What happens in childhood can stay with an adult for the rest of their lives. This applies whether a childhood was filled with good and positive things or if it was full of adversity and traumatic events. When an adult has experienced both childhood adversity and traumatic events in adulthood, the impact is significant.
A recent release in Science Daily examined a report in the November issue of Archives of General Psychiatry which stated that individuals who experience childhood adversity and traumatic events as an adult are more likely to develop post-traumatic stress disorder than those only exposed to one of these types of incidents. Adults with a certain genetic mutation also experienced further increases.
While 40 percent to 70 percent of Americans have experienced traumatic events, only about eight percent actually develop PTSD during their lifetimes. This complex disorder involves re-experiencing, avoidance and increased arousal following exposure to a life-threatening event.
PTSD also appears to have a heritable component. According to the authors of the report, recent studies estimate that genetic factors account for roughly 30 percent of the difference in PTSD symptoms.

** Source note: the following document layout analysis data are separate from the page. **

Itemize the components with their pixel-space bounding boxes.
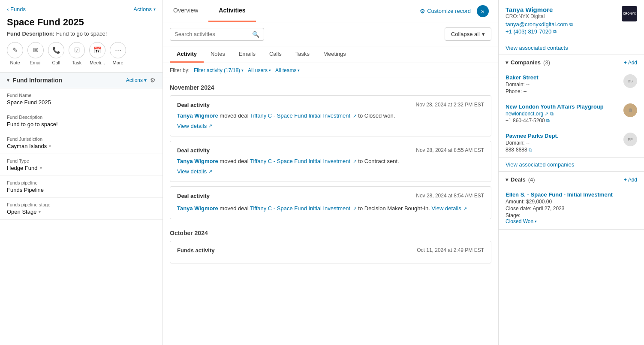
view-details-link[interactable]: View details ↗: [177, 122, 212, 130]
external-link-icon: ↗: [353, 206, 357, 211]
search-input[interactable]: [175, 31, 250, 37]
pipeline-stage-dropdown[interactable]: ▾: [39, 209, 41, 214]
tab-emails[interactable]: Emails: [232, 46, 262, 63]
activity-tabs-row: Activity Notes Emails Calls Tasks Meetin…: [163, 46, 498, 63]
copy-phone-icon[interactable]: ⧉: [553, 29, 557, 34]
jurisdiction-dropdown[interactable]: ▾: [49, 144, 51, 148]
add-deal-link[interactable]: + Add: [624, 177, 637, 183]
view-associated-contacts-link[interactable]: View associated contacts: [499, 41, 644, 55]
chevron-down-icon-deals: ▾: [506, 177, 508, 183]
note-action[interactable]: ✎ Note: [7, 42, 23, 65]
deal-stage-dropdown-icon: ▾: [535, 219, 537, 224]
company-logo: CRONYX: [622, 6, 637, 21]
view-associated-companies-link[interactable]: View associated companies: [499, 157, 644, 172]
copy-pawnee-phone-icon[interactable]: ⧉: [529, 147, 532, 152]
tab-notes[interactable]: Notes: [204, 46, 232, 63]
fund-info-section-header: ▾ Fund Information Actions ▾ ⚙: [0, 72, 163, 88]
deals-section: ▾ Deals (4) + Add Ellen S. - Space Fund …: [499, 172, 644, 230]
company-logo-new-london: 🏛: [623, 103, 637, 117]
deal-link[interactable]: Tiffany C - Space Fund Initial Investmen…: [250, 158, 350, 164]
contact-phone: +1 (403) 819-7020 ⧉: [506, 28, 617, 35]
settings-icon[interactable]: ⚙: [150, 77, 156, 84]
deal-name[interactable]: Ellen S. - Space Fund - Initial Investme…: [506, 191, 637, 198]
deals-section-header[interactable]: ▾ Deals (4) + Add: [499, 172, 644, 187]
month-october-2024: October 2024: [163, 224, 498, 236]
company-name-new-london[interactable]: New London Youth Affairs Playgroup: [506, 103, 620, 110]
external-link-icon: ↗: [353, 113, 357, 118]
left-panel: Funds Actions ▾ Space Fund 2025 Fund Des…: [0, 0, 163, 345]
contact-email: tanya@cronyxdigital.com ⧉: [506, 21, 617, 27]
top-actions-button[interactable]: Actions ▾: [133, 6, 156, 12]
main-panel: Overview Activities ⚙ Customize record »…: [163, 0, 498, 345]
filter-bar: Filter by: Filter activity (17/18) ▾ All…: [163, 63, 498, 78]
company-logo-pawnee-parks: PP: [623, 133, 637, 146]
copy-nl-phone-icon[interactable]: ⧉: [546, 118, 550, 123]
contact-company: CRO:NYX Digital: [506, 13, 617, 19]
search-box[interactable]: 🔍: [170, 28, 264, 41]
activity-card: Deal activity Nov 28, 2024 at 2:32 PM ES…: [170, 95, 491, 136]
section-title: Fund Information: [13, 77, 62, 84]
copy-email-icon[interactable]: ⧉: [569, 21, 573, 27]
field-funds-pipeline: Funds pipeline Funds Pipeline: [0, 176, 163, 198]
domain-ext-icon[interactable]: ↗: [545, 111, 548, 116]
more-action[interactable]: ⋯ More: [110, 42, 126, 65]
field-fund-description: Fund Description Fund to go to space!: [0, 110, 163, 132]
tab-calls[interactable]: Calls: [262, 46, 289, 63]
copy-domain-icon[interactable]: ⧉: [550, 111, 554, 116]
field-fund-type: Fund Type Hedge Fund ▾: [0, 154, 163, 176]
filter-users-pill[interactable]: All users ▾: [248, 67, 271, 73]
add-company-link[interactable]: + Add: [624, 60, 637, 66]
company-entry-new-london: New London Youth Affairs Playgroup newlo…: [499, 99, 644, 128]
collapse-all-button[interactable]: Collapse all ▾: [445, 27, 491, 41]
breadcrumb-link[interactable]: Funds: [7, 6, 26, 12]
deal-link[interactable]: Tiffany C - Space Fund Initial Investmen…: [250, 205, 350, 212]
companies-section-header[interactable]: ▾ Companies (3) + Add: [499, 55, 644, 70]
company-name-pawnee-parks[interactable]: Pawnee Parks Dept.: [506, 133, 620, 139]
actor-link[interactable]: Tanya Wigmore: [177, 205, 218, 212]
tab-tasks[interactable]: Tasks: [289, 46, 316, 63]
contact-card: Tanya Wigmore CRO:NYX Digital tanya@cron…: [499, 0, 644, 41]
field-fund-jurisdiction: Fund Jurisdiction Cayman Islands ▾: [0, 132, 163, 154]
company-entry-pawnee-parks: Pawnee Parks Dept. Domain: -- 888-8888 ⧉…: [499, 128, 644, 157]
field-pipeline-stage: Funds pipeline stage Open Stage ▾: [0, 198, 163, 220]
chevron-down-icon: ▾: [506, 60, 508, 66]
fund-info-actions[interactable]: Actions ▾: [126, 77, 147, 83]
fund-type-dropdown[interactable]: ▾: [40, 166, 42, 170]
view-details-link[interactable]: View details ↗: [177, 167, 212, 176]
filter-activity-pill[interactable]: Filter activity (17/18) ▾: [194, 67, 244, 73]
fund-title: Space Fund 2025: [7, 17, 156, 28]
main-content: 🔍 Collapse all ▾ Activity Notes Emails C…: [163, 22, 498, 345]
filter-teams-pill[interactable]: All teams ▾: [275, 67, 300, 73]
deal-stage[interactable]: Closed Won ▾: [506, 218, 637, 224]
external-link-icon: ↗: [353, 159, 357, 164]
tab-activities[interactable]: Activities: [208, 0, 256, 22]
company-name-baker-street[interactable]: Baker Street: [506, 74, 620, 81]
meeting-action[interactable]: 📅 Meeti...: [89, 42, 105, 65]
actor-link[interactable]: Tanya Wigmore: [177, 112, 218, 119]
companies-section: ▾ Companies (3) + Add Baker Street Domai…: [499, 55, 644, 172]
action-icons-row: ✎ Note ✉ Email 📞 Call ☑ Task 📅 Meeti... …: [7, 42, 156, 65]
toggle-panel-button[interactable]: »: [477, 5, 489, 17]
activity-card: Deal activity Nov 28, 2024 at 8:54 AM ES…: [170, 186, 491, 219]
contact-name[interactable]: Tanya Wigmore: [506, 6, 617, 13]
actor-link[interactable]: Tanya Wigmore: [177, 158, 218, 164]
tab-meetings[interactable]: Meetings: [316, 46, 353, 63]
tab-activity[interactable]: Activity: [170, 46, 204, 63]
email-action[interactable]: ✉ Email: [27, 42, 44, 65]
right-panel: Tanya Wigmore CRO:NYX Digital tanya@cron…: [498, 0, 644, 345]
tab-overview[interactable]: Overview: [163, 0, 208, 22]
section-collapse-arrow[interactable]: ▾: [7, 77, 9, 83]
activity-card: Deal activity Nov 28, 2024 at 8:55 AM ES…: [170, 141, 491, 182]
deal-entry: Ellen S. - Space Fund - Initial Investme…: [499, 187, 644, 229]
field-fund-name: Fund Name Space Fund 2025: [0, 88, 163, 110]
search-icon: 🔍: [252, 31, 259, 38]
task-action[interactable]: ☑ Task: [69, 42, 85, 65]
deal-link[interactable]: Tiffany C - Space Fund Initial Investmen…: [250, 112, 350, 119]
customize-record-link[interactable]: ⚙ Customize record: [420, 8, 471, 15]
month-november-2024: November 2024: [163, 78, 498, 91]
activity-card: Funds activity Oct 11, 2024 at 2:49 PM E…: [170, 241, 491, 263]
view-details-link[interactable]: View details ↗: [432, 204, 467, 213]
call-action[interactable]: 📞 Call: [48, 42, 64, 65]
company-logo-baker-street: BS: [623, 74, 637, 88]
activities-toolbar: 🔍 Collapse all ▾: [163, 22, 498, 46]
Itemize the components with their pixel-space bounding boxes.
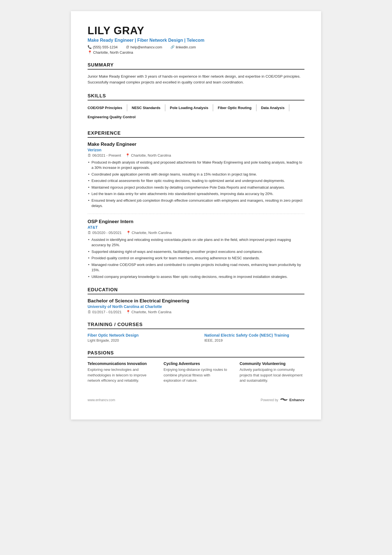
job-meta-2: 🗓 05/2020 - 05/2021 📍 Charlotte, North C… [88,231,304,235]
passions-grid: Telecommunications Innovation Exploring … [88,361,304,383]
skills-section: SKILLS COE/OSP Principles NESC Standards… [88,93,304,123]
training-org-1: Light Brigade, 2020 [88,338,188,342]
candidate-title: Make Ready Engineer | Fiber Network Desi… [88,38,304,43]
education-section: EDUCATION Bachelor of Science in Electri… [88,287,304,314]
passion-desc-2: Enjoying long-distance cycling routes to… [163,367,228,383]
company-name-1: Verizon [88,148,304,152]
edu-location: 📍 Charlotte, North Carolina [126,310,171,314]
training-heading: TRAINING / COURSES [88,322,304,329]
footer-brand: Powered by Enhancv [260,397,304,403]
bullet-item: Coordinated pole application permits wit… [88,172,304,177]
email-contact: @ help@enhancv.com [126,45,162,49]
job-location-1: 📍 Charlotte, North Carolina [125,153,171,157]
bullet-item: Supported obtaining right-of-ways and ea… [88,249,304,255]
bullet-item: Assisted in identifying and relocating e… [88,237,304,248]
location-icon-edu: 📍 [126,310,130,314]
edu-meta: 🗓 01/2017 - 01/2021 📍 Charlotte, North C… [88,310,304,314]
bullet-item: Executed critical assessments for fiber … [88,178,304,184]
experience-section: EXPERIENCE Make Ready Engineer Verizon 🗓… [88,130,304,280]
passion-title-3: Community Volunteering [240,361,304,366]
passion-item-3: Community Volunteering Actively particip… [240,361,304,383]
edu-dates: 🗓 01/2017 - 01/2021 [88,310,121,314]
candidate-name: LILY GRAY [88,25,304,37]
passion-desc-3: Actively participating in community proj… [240,367,304,383]
phone-icon: 📞 [88,45,92,49]
passion-item-2: Cycling Adventures Enjoying long-distanc… [163,361,228,383]
phone-value: (555) 555-1234 [93,45,118,49]
header-section: LILY GRAY Make Ready Engineer | Fiber Ne… [88,25,304,55]
job-bullets-2: Assisted in identifying and relocating e… [88,237,304,280]
linkedin-contact[interactable]: 🔗 linkedin.com [170,45,196,49]
summary-section: SUMMARY Junior Make Ready Engineer with … [88,62,304,85]
contact-row: 📞 (555) 555-1234 @ help@enhancv.com 🔗 li… [88,45,304,49]
skills-heading: SKILLS [88,93,304,100]
skills-list: COE/OSP Principles NESC Standards Pole L… [88,104,304,123]
bullet-item: Ensured timely and efficient job complet… [88,198,304,209]
passion-desc-1: Exploring new technologies and methodolo… [88,367,152,383]
enhancv-icon [280,397,288,403]
job-dates-2: 🗓 05/2020 - 05/2021 [88,231,122,235]
skill-item: Engineering Quality Control [88,114,140,120]
training-item-1: Fiber Optic Network Design Light Brigade… [88,333,188,342]
calendar-icon: 🗓 [88,153,91,157]
resume-container: LILY GRAY Make Ready Engineer | Fiber Ne… [71,11,321,420]
bullet-item: Provided quality control on engineering … [88,255,304,261]
email-value: help@enhancv.com [130,45,162,49]
brand-name: Enhancv [289,398,304,402]
company-name-2: AT&T [88,225,304,230]
job-title-1: Make Ready Engineer [88,142,304,147]
skill-item: Pole Loading Analysis [170,104,213,111]
edu-degree: Bachelor of Science in Electrical Engine… [88,298,304,304]
training-title-2: National Electric Safety Code (NESC) Tra… [204,333,304,337]
passion-item-1: Telecommunications Innovation Exploring … [88,361,152,383]
powered-by-text: Powered by [260,398,278,402]
passions-heading: PASSIONS [88,350,304,357]
location-icon-job2: 📍 [126,231,131,235]
calendar-icon-2: 🗓 [88,231,91,235]
job-divider [88,214,304,214]
training-org-2: IEEE, 2019 [204,338,304,342]
experience-heading: EXPERIENCE [88,130,304,138]
bullet-item: Produced in-depth analysis of existing a… [88,160,304,171]
location-value: Charlotte, North Carolina [93,50,133,55]
linkedin-value: linkedin.com [176,45,196,49]
skill-item: NESC Standards [132,104,165,111]
job-entry-1: Make Ready Engineer Verizon 🗓 06/2021 - … [88,142,304,209]
training-item-2: National Electric Safety Code (NESC) Tra… [204,333,304,342]
job-meta-1: 🗓 06/2021 - Present 📍 Charlotte, North C… [88,153,304,157]
footer: www.enhancv.com Powered by Enhancv [88,397,304,403]
skill-item: Fiber Optic Routing [218,104,256,111]
location-icon: 📍 [88,50,92,55]
email-icon: @ [126,45,129,49]
bullet-item: Managed routine COE/OSP work orders and … [88,262,304,273]
passion-title-2: Cycling Adventures [163,361,228,366]
job-dates-1: 🗓 06/2021 - Present [88,153,121,157]
job-location-2: 📍 Charlotte, North Carolina [126,231,172,235]
training-grid: Fiber Optic Network Design Light Brigade… [88,333,304,342]
location-icon-job1: 📍 [125,153,130,157]
calendar-icon-edu: 🗓 [88,310,91,314]
skill-item: COE/OSP Principles [88,104,127,111]
location-contact: 📍 Charlotte, North Carolina [88,50,304,55]
bullet-item: Maintained rigorous project production n… [88,185,304,190]
job-title-2: OSP Engineer Intern [88,219,304,225]
skill-item: Data Analysis [261,104,290,111]
summary-heading: SUMMARY [88,62,304,70]
passion-title-1: Telecommunications Innovation [88,361,152,366]
phone-contact: 📞 (555) 555-1234 [88,45,118,49]
job-bullets-1: Produced in-depth analysis of existing a… [88,160,304,209]
job-entry-2: OSP Engineer Intern AT&T 🗓 05/2020 - 05/… [88,219,304,280]
passions-section: PASSIONS Telecommunications Innovation E… [88,350,304,383]
summary-text: Junior Make Ready Engineer with 3 years … [88,73,304,85]
bullet-item: Led the team in data entry for wire atta… [88,191,304,197]
education-heading: EDUCATION [88,287,304,294]
link-icon: 🔗 [170,45,175,49]
edu-school: University of North Carolina at Charlott… [88,304,304,309]
footer-website: www.enhancv.com [88,398,115,402]
training-title-1: Fiber Optic Network Design [88,333,188,337]
training-section: TRAINING / COURSES Fiber Optic Network D… [88,322,304,342]
bullet-item: Utilized company proprietary knowledge t… [88,274,304,280]
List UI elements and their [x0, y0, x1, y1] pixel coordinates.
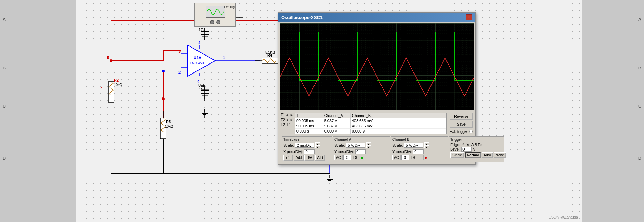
cha-indicator: ●: [361, 155, 363, 160]
row-label-d-left: D: [3, 156, 6, 160]
T2-label: T2: [281, 118, 285, 122]
timebase-title: Timebase: [283, 138, 331, 142]
R5-value: 10kΩ: [165, 125, 173, 128]
bottom-ground: [326, 175, 334, 181]
trigger-single-btn[interactable]: Single: [450, 152, 464, 158]
cha-ac-btn[interactable]: AC: [334, 155, 343, 160]
trigger-level-input[interactable]: [461, 147, 472, 152]
U1A-component: + - U1A LM324AD: [181, 45, 222, 76]
chb-ypos-label: Y pos.(Div):: [392, 150, 412, 154]
chb-ac-btn[interactable]: AC: [392, 155, 401, 160]
chb-dc-btn[interactable]: DC: [410, 155, 418, 160]
trigger-auto-btn[interactable]: Auto: [482, 152, 493, 158]
cha-spin-up[interactable]: ▲: [366, 142, 371, 145]
func-gen-knob1[interactable]: [210, 20, 214, 24]
osc-meas-header: Time Channel_A Channel_B: [295, 113, 446, 118]
chb-scale-label: Scale:: [392, 143, 403, 147]
timebase-xpos-row: X pos.(Div):: [283, 149, 331, 154]
chb-ypos-input[interactable]: [413, 149, 424, 154]
ext-trigger-radio[interactable]: [469, 130, 473, 133]
T2-cha: 5.037 V: [323, 123, 351, 128]
chb-spinner[interactable]: ▲ ▼: [424, 142, 429, 148]
mode-ba[interactable]: B/A: [304, 155, 314, 161]
osc-measurements: T1 ◄ ► T2 ◄ ► T2-T1: [281, 113, 473, 134]
T2-arrow-left[interactable]: ◄: [286, 118, 289, 122]
T1-arrow-left[interactable]: ◄: [286, 113, 289, 117]
meas-header-time: Time: [295, 113, 323, 118]
reverse-button[interactable]: Reverse: [450, 113, 473, 120]
func-gen-knob2[interactable]: [216, 20, 220, 24]
row-label-c-left: C: [3, 104, 6, 108]
trigger-rising-btn[interactable]: ↗: [461, 142, 465, 147]
R2-value: 10kΩ: [114, 83, 122, 87]
save-button[interactable]: Save: [450, 121, 473, 128]
row-label-c-right: C: [638, 104, 641, 108]
trigger-title: Trigger: [450, 138, 503, 142]
watermark: CSDN @Zanebla: [549, 215, 578, 219]
chb-spin-down[interactable]: ▼: [424, 145, 429, 148]
ext-trigger-label: Ext. trigger: [450, 129, 468, 134]
meas-header-chb: Channel_B: [351, 113, 382, 118]
R4-value: 5.1KΩ: [265, 51, 275, 54]
mode-yt[interactable]: Y/T: [283, 155, 293, 161]
T1-row: T1 ◄ ►: [281, 113, 293, 117]
cha-dc-btn[interactable]: DC: [352, 155, 360, 160]
chb-minus-btn[interactable]: -: [419, 155, 423, 160]
mode-add[interactable]: Add: [294, 155, 304, 161]
ext-trigger-row: Ext. trigger: [450, 129, 473, 134]
trigger-edge-label: Edge:: [450, 143, 460, 147]
chb-spin-up[interactable]: ▲: [424, 142, 429, 145]
timebase-spin-up[interactable]: ▲: [315, 142, 320, 145]
function-generator-thumb[interactable]: Ext Trig: [194, 3, 236, 27]
mode-ab[interactable]: A/B: [315, 155, 325, 161]
cha-ypos-row: Y pos.(Div):: [334, 149, 389, 154]
osc-close-button[interactable]: ×: [466, 14, 472, 20]
T2T1-cha: 0.000 V: [323, 129, 351, 134]
timebase-scale-row: Scale: 2 ms/Div ▲ ▼: [283, 142, 331, 148]
chb-indicator: ●: [424, 155, 427, 160]
R5-component: [160, 111, 166, 146]
trigger-ext-label: Ext: [478, 143, 483, 147]
right-panel: A B C D: [582, 0, 644, 222]
T1-arrow-right[interactable]: ►: [290, 113, 293, 117]
timebase-xpos-input[interactable]: [304, 149, 315, 154]
T1-time: 90.005 ms: [295, 118, 323, 123]
R2-component: [108, 75, 114, 109]
T2T1-time: 0.000 s: [295, 129, 323, 134]
junction-node5: [110, 59, 112, 62]
osc-measurement-table: Time Channel_A Channel_B 90.005 ms 5.037…: [295, 113, 447, 134]
timebase-spinner[interactable]: ▲ ▼: [315, 142, 320, 148]
schematic-area: Ext Trig: [76, 0, 582, 222]
osc-bottom-controls: Timebase Scale: 2 ms/Div ▲ ▼ X pos.(Div)…: [281, 136, 473, 163]
cha-coupling-input[interactable]: [343, 155, 351, 160]
trigger-level-unit: V: [473, 147, 475, 151]
trigger-section: Trigger Edge: ↗ ↘ A B Ext Level: V: [449, 136, 504, 162]
svg-marker-45: [187, 45, 215, 76]
trigger-falling-btn[interactable]: ↘: [466, 142, 469, 147]
channel-b-section: Channel B Scale: 5 V/Div ▲ ▼ Y pos.(Div)…: [391, 136, 448, 162]
chb-coupling-input[interactable]: [401, 155, 409, 160]
T2-time: 90.005 ms: [295, 123, 323, 128]
cha-spin-down[interactable]: ▼: [366, 145, 371, 148]
osc-titlebar: Oscilloscope-XSC1 ×: [278, 13, 475, 22]
cha-spinner[interactable]: ▲ ▼: [366, 142, 371, 148]
T2-chb: 403.685 mV: [351, 123, 382, 128]
svg-text:LM324AD: LM324AD: [190, 61, 204, 65]
svg-text:+: +: [182, 52, 184, 56]
row-label-b-right: B: [638, 66, 641, 70]
channel-a-section: Channel A Scale: 5 V/Div ▲ ▼ Y pos.(Div)…: [333, 136, 390, 162]
cha-ypos-label: Y pos.(Div):: [334, 150, 354, 154]
T2-arrow-right[interactable]: ►: [290, 118, 293, 122]
chb-coupling-row: AC DC - ●: [392, 155, 447, 160]
cha-ypos-input[interactable]: [355, 149, 366, 154]
junction-node2: [162, 70, 165, 72]
timebase-section: Timebase Scale: 2 ms/Div ▲ ▼ X pos.(Div)…: [282, 136, 332, 162]
T1-chb: 403.685 mV: [351, 118, 382, 123]
trigger-normal-btn[interactable]: Normal: [465, 152, 481, 158]
row-label-a-left: A: [3, 17, 6, 22]
T1-cha: 5.037 V: [323, 118, 351, 123]
timebase-spin-down[interactable]: ▼: [315, 145, 320, 148]
trigger-none-btn[interactable]: None: [494, 152, 506, 158]
meas-header-cha: Channel_A: [323, 113, 351, 118]
cha-scale-label: Scale:: [334, 143, 345, 147]
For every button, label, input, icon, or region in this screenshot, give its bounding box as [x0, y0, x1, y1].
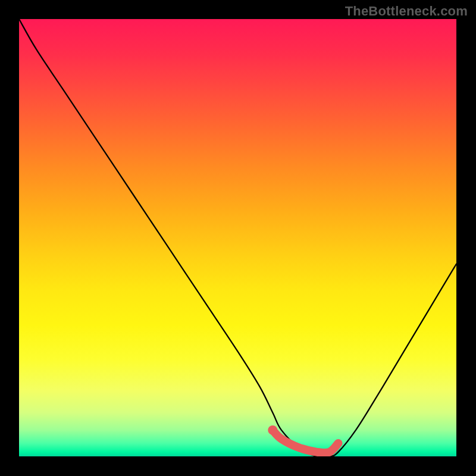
optimal-range-path [273, 430, 338, 453]
bottleneck-curve-path [19, 19, 456, 456]
plot-area [19, 19, 456, 456]
chart-frame: TheBottleneck.com [0, 0, 476, 476]
chart-svg [19, 19, 456, 456]
attribution-label: TheBottleneck.com [345, 4, 468, 19]
optimal-marker [268, 425, 277, 435]
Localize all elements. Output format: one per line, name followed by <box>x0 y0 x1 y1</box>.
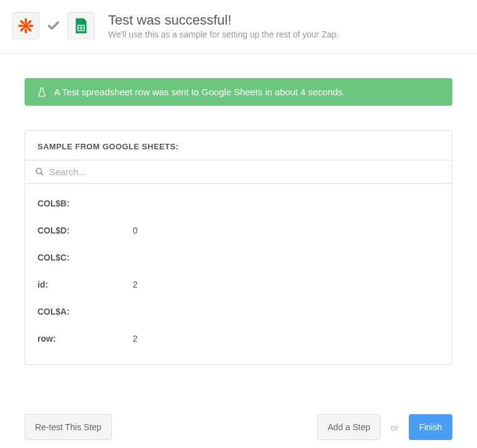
field-value: 2 <box>133 334 138 344</box>
flask-icon <box>37 87 47 97</box>
or-text: or <box>390 422 398 433</box>
svg-rect-4 <box>27 20 32 25</box>
search-wrap <box>25 160 452 184</box>
search-input[interactable] <box>49 167 442 177</box>
svg-point-8 <box>23 23 28 28</box>
svg-rect-1 <box>25 28 27 33</box>
field-key: COL$A: <box>37 307 133 316</box>
footer: Re-test This Step Add a Step or Finish <box>0 390 477 448</box>
field-key: COL$B: <box>37 198 133 208</box>
fields-list: COL$B: COL$D: 0 COL$C: id: 2 COL$A: row: <box>25 184 452 364</box>
zapier-icon-box <box>12 12 39 39</box>
field-key: COL$C: <box>37 253 133 262</box>
field-row: COL$D: 0 <box>37 217 440 244</box>
google-sheets-icon-box <box>68 12 95 39</box>
field-value: 2 <box>133 280 138 289</box>
retest-button[interactable]: Re-test This Step <box>25 414 112 440</box>
field-key: COL$D: <box>37 226 133 235</box>
svg-line-14 <box>41 173 42 175</box>
field-row: COL$C: <box>37 244 440 271</box>
success-banner: A Test spreadsheet row was sent to Googl… <box>25 78 452 106</box>
field-key: row: <box>37 334 133 344</box>
svg-rect-2 <box>18 25 23 27</box>
finish-button[interactable]: Finish <box>409 414 452 440</box>
svg-rect-5 <box>20 27 25 32</box>
sample-heading: SAMPLE FROM GOOGLE SHEETS: <box>25 131 452 160</box>
field-row: COL$B: <box>37 190 440 217</box>
google-sheets-icon <box>73 17 90 34</box>
check-icon <box>47 19 60 33</box>
zapier-icon <box>17 17 34 34</box>
sample-box: SAMPLE FROM GOOGLE SHEETS: COL$B: COL$D:… <box>25 130 452 365</box>
page-subtitle: We'll use this as a sample for setting u… <box>108 29 339 39</box>
svg-rect-3 <box>28 25 33 27</box>
svg-rect-7 <box>27 27 32 32</box>
page-header: Test was successful! We'll use this as a… <box>0 0 477 53</box>
success-message: A Test spreadsheet row was sent to Googl… <box>54 87 345 97</box>
field-key: id: <box>37 280 133 289</box>
add-step-button[interactable]: Add a Step <box>317 414 380 440</box>
field-row: row: 2 <box>37 325 440 352</box>
svg-rect-0 <box>25 18 27 23</box>
field-row: id: 2 <box>37 271 440 298</box>
svg-rect-6 <box>20 20 25 25</box>
search-icon <box>35 167 44 176</box>
page-title: Test was successful! <box>108 12 339 28</box>
field-value: 0 <box>133 226 138 235</box>
field-row: COL$A: <box>37 298 440 325</box>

“Although the 5-HTTLPR genotype [gene mutation] alone did not predict the onset of PTSD, it interacted with adult traumatic events and childhood adversity to increase the risk for PTSD, especially for those with high rates of both types of trauma exposure,” the authors wrote.
These researchers believe that the genotype may influence the way the brain processes the neurotransmitter serotonin, which affects an individual’s anxiety levels and can change the way neurons react to fearful stimuli.